Geometric multiplicity for non zero eigen values of matrices $AB$ and $BA$. As lot of information is given in this site about eigen values of $AB$ and $BA$ for square matrices $A$ and $B$. As characteristics polynomial of $AB$  and $BA$ are same so both have same set of eigen values with multiplicity. Now I want to know about geoemetric multiplicity and as one of $AB$ and $BA$ may become zero and other not even diagonalizable so i can conclude that geometric multiplicity of eigen value $0$ may not equal. Now what about geometric multiplicity of common non zero eigen values?
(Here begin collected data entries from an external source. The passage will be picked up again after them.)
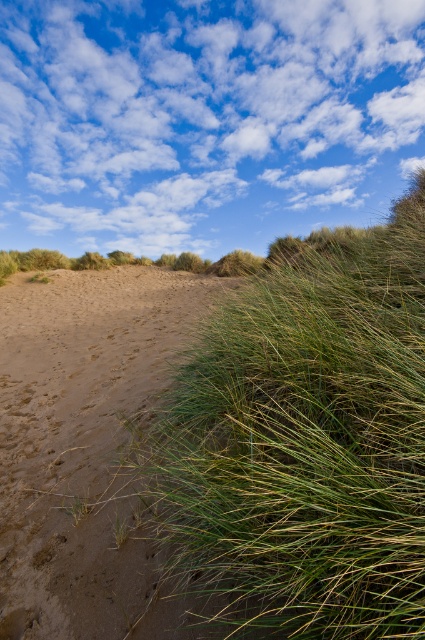 Question: Is green grassy at center positioned at the back of brown sandy at left?

Choices:
 (A) yes
 (B) no

Answer: (B)

Question: Which point is farther from the camera taking this photo?

Choices:
 (A) (234, 573)
 (B) (62, 339)

Answer: (B)

Question: Is green grassy at center bigger than brown sandy at left?

Choices:
 (A) yes
 (B) no

Answer: (B)

Question: Does green grassy at center appear under brown sandy at left?

Choices:
 (A) no
 (B) yes

Answer: (B)

Question: Among these objects, which one is nearest to the camera?

Choices:
 (A) brown sandy at left
 (B) green grassy at center

Answer: (B) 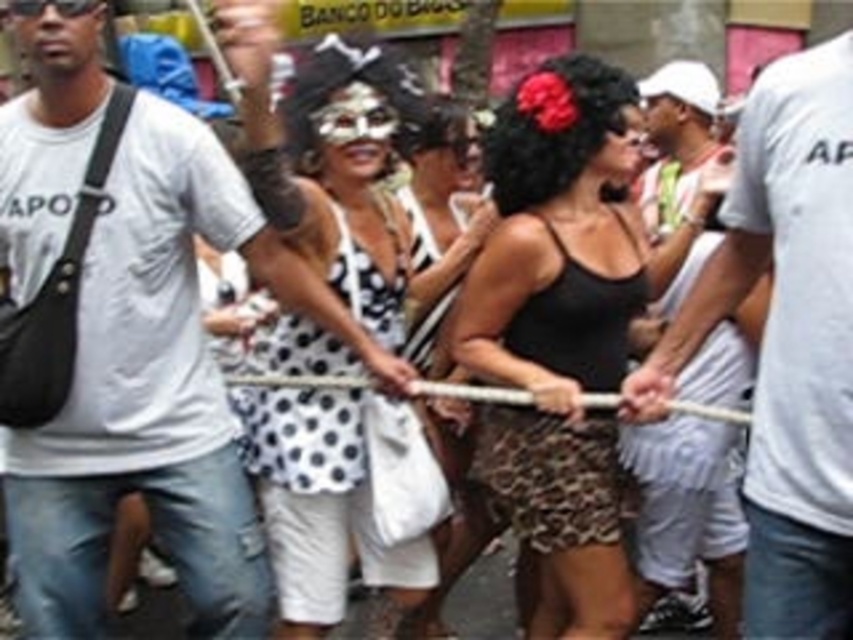 Question: Among these points, which one is farthest from the camera?

Choices:
 (A) (427, 628)
 (B) (248, 182)
 (C) (556, 387)
 (D) (132, 368)

Answer: (A)

Question: Which of the following is the closest to the observer?

Choices:
 (A) black satin dress at center
 (B) black matte tank top at center
 (C) white cotton t-shirt at center

Answer: (C)

Question: Based on their relative distances, which object is nearer to the white cotton t-shirt at center?

Choices:
 (A) black matte tank top at center
 (B) white dotted dress at center

Answer: (B)

Question: Can you confirm if white cotton shirt at center is wider than black satin dress at center?

Choices:
 (A) yes
 (B) no

Answer: (A)

Question: Can you confirm if white cotton t-shirt at center is smaller than black matte tank top at center?

Choices:
 (A) no
 (B) yes

Answer: (A)

Question: In this image, where is white dotted dress at center located relative to white cotton shirt at center?

Choices:
 (A) below
 (B) above

Answer: (B) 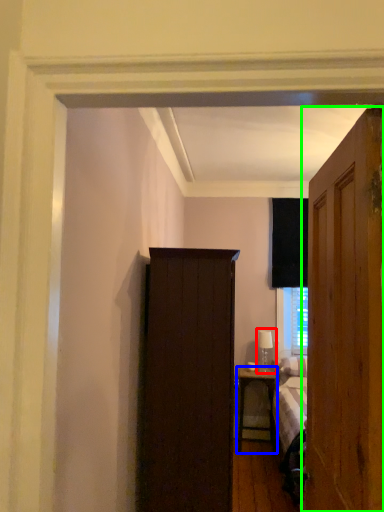 Question: Which object is positioned closest to table lamp (highlighted by a red box)? Select from nightstand (highlighted by a blue box) and door (highlighted by a green box).

Choices:
 (A) nightstand
 (B) door

Answer: (A) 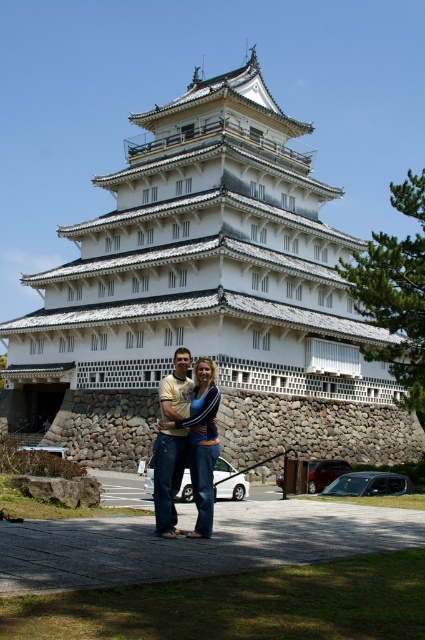 Is white wooden palace at center wider than denim jeans at center?

Correct, the width of white wooden palace at center exceeds that of denim jeans at center.

Who is lower down, white wooden palace at center or denim jeans at center?

denim jeans at center is lower down.

Is point (164, 125) closer to viewer compared to point (201, 412)?

No, it is behind (201, 412).

At what (x,y) coordinates should I click in order to perform the action: click on white wooden palace at center. Please return your answer as a coordinate pair (x, y). The width and height of the screenshot is (425, 640). Looking at the image, I should click on tap(206, 296). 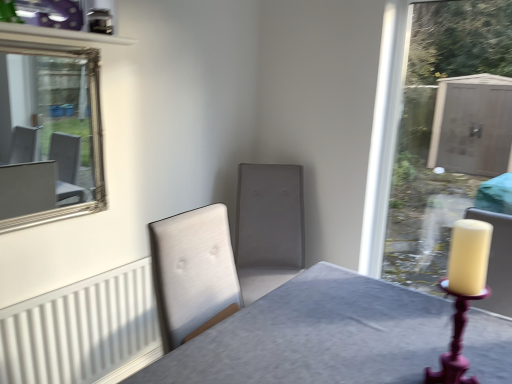 Find the location of `vacant space situated above white ribbed radiator at lower left (from a real-world perspective)`. vacant space situated above white ribbed radiator at lower left (from a real-world perspective) is located at coordinates click(88, 281). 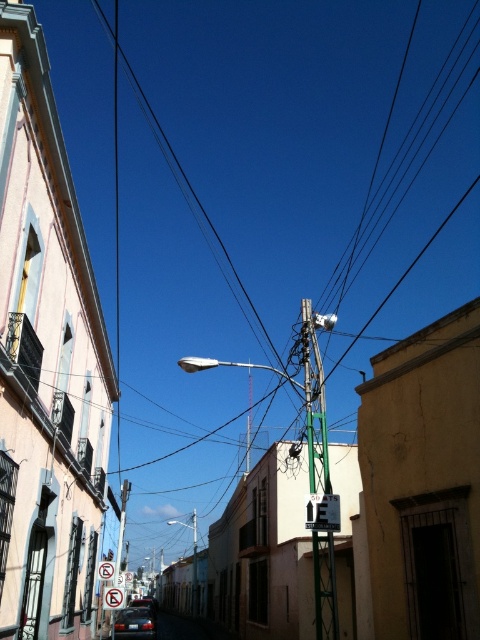 Question: Can you confirm if white plastic street sign at center is positioned to the right of metallic rectangular sign at center?

Choices:
 (A) yes
 (B) no

Answer: (A)

Question: Which object is positioned closest to the shiny red car at center?

Choices:
 (A) shiny black car at lower center
 (B) metallic rectangular sign at center
 (C) white plastic street sign at center

Answer: (A)

Question: Does white plastic street sign at center have a lesser width compared to shiny red car at center?

Choices:
 (A) no
 (B) yes

Answer: (B)

Question: Which point is closer to the camera?

Choices:
 (A) shiny red car at center
 (B) metallic rectangular sign at center
 (C) white plastic street sign at center
 (D) shiny black car at lower center

Answer: (C)

Question: From the image, what is the correct spatial relationship of white plastic street sign at center in relation to metallic rectangular sign at center?

Choices:
 (A) below
 (B) above

Answer: (B)

Question: Which point is closer to the camera?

Are they will be same? i.e. if $a\neq 0$ then can we say $$Geo.Mult_a(AB) =Geo.Mult_a(BA)? $$ please explain or give counter example. Thanks.
 A: Here is a somewhat different explanation for the equality of dimensions of the eigenspaces of $AB$ and $BA$ for nonzero eigenvalues than in the other answers (so far); it gives rise to the somewhat stronger result that the Jordan types (lists of sizes of Jordan blocks) are also the same for nonzero eigenvalues. For any linear operator $T$ there is a unique $T$-stable complementary subspace$~W$ to the generalised eigenspace for the eigenvalue$~0$. There are several ways to describe it: over an algebraically closed field, $W$ is the (direct) sum of all other generalised eigenspaces; it is the image of $T^k$ for sufficiently large$~k$ ($k=n$, the dimension of the space, is certainly sufficient); if $Q$ is the quotient of the characteristic polynomial by any factors$~X$ it contains, then $W=\ker(Q[T])$.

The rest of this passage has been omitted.